By Mark Abramowitz, VP Marketing, SiteMinder

It used to be, if you wanted to reach guests as a hotel, you might put up a big sign outside or hand out brochures, put an ad in the Yellow Pages, get on the phone and hope for the best. It was simple, but terribly limiting.

Now, with the Internet inviting the entire globe into any hotel, a hotel’s reach has exploded, regardless of that hotel’s size or location.

The Internet economy knocking on a hotel’s doorstep is a massive opportunity. In fact, online travel booking revenue has grown by more than 73 percent over the past five years, alone. But it also brings with it a tremendous amount of extra work, new things to learn and do and a whole layer of expertise that just wasn’t necessary in the old days.

More information, more choice

Today, travellers have more information than ever, making it easier for them to learn about where to go, what to see and at what price. In 2013, the amount of digital information available was growing at 50 percent year-on-year and two-thirds was consumed or created by people – people watching videos, using social media and sharing images.

And it’s more than just information-sharing. More people are travelling now than ever before, because it’s easier and less expensive.

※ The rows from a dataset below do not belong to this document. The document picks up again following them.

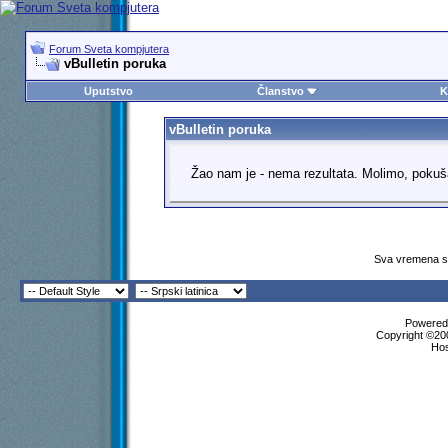
Forum Sveta kompjutera
vBulletin poruka
Uputstvo
Članstvo
K
vBulletin poruka
Žao nam je - nema rezultata. Molimo, pokuš
Sva vremena su
Powered 
Copyright ©200
Ho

Think about budget airlines, accommodation and last-minute deals.

In just six decades, travel has seen a dramatic rise both in breadth and scope. A mere 25 million people travelled the globe in 1950, and mainly to and from the traditional destinations of Europe and North America.[1] In 2014, international tourist arrivals reached 1.1 billion, a 4.7 percent increase over the previous year, with emerging economies increasingly capturing the imagination of travellers. Indeed, for 2015, UNWTO forecasts international tourism to grow by a further three to four percent.

More work and expertise

While all of this progress means more choice, attracting, reaching and converting all of these travellers just seems impossible for today’s independent hotel. It requires an expertise that doesn’t naturally come with an expertise in hospitality.

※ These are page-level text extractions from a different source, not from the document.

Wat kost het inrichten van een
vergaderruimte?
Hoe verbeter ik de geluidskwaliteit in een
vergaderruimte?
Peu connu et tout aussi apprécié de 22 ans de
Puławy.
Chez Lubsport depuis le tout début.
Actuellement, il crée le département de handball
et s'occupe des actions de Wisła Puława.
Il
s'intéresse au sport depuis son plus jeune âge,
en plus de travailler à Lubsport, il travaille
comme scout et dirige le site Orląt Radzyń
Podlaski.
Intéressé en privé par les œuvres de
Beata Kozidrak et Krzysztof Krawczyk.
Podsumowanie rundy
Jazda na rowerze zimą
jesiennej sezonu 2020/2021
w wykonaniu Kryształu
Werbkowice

Just think of everything an independent hotel now has to do to stay relevant to a global customer base: Understand and master search. Mind review sites like TripAdvisor. Optimise the ever-growing group of booking sites out there. Build their own web and mobile experience. Have a social media presence. Answer phones, run a front desk and tend to guests.

Independent hotel duties

 

For hotel groups, which typically have more resources, spending more on technology doesn’t earn the most from of every room, every time either. Channel managers, property management systems, revenue management systems, websites, Internet booking engines and central reservation systems don’t talk to each other, so guest attraction, reach and conversion is limited because channels aren’t accessed or updated.

Hotel groups are stuck with lower revenues, lower margins, higher dependence on the same and typically more expensive channels, as well as a lack of visibility into how the web is performing for their hotel. And it’s far from future-proof; it’s less flexible technology that isn’t ready for the frequent changes to the travel market – and the speed at which they happen.

Enabling hotels to take control

The rebrand of SiteMinder this month is the first step on a journey to better reflect the value we bring to our more than 16,000 hotel customers and 350 connectivity partners across the globe. We wanted to rethink who SiteMinder is and what we mean to the market.

Our new tagline, positioning and look are reflective of where SiteMinder has been and where we are going. We are a digital platform that enables all hotels to attract, reach and convert guests globally, with a simplicity that makes it easy to stay ahead of changing travelling trends.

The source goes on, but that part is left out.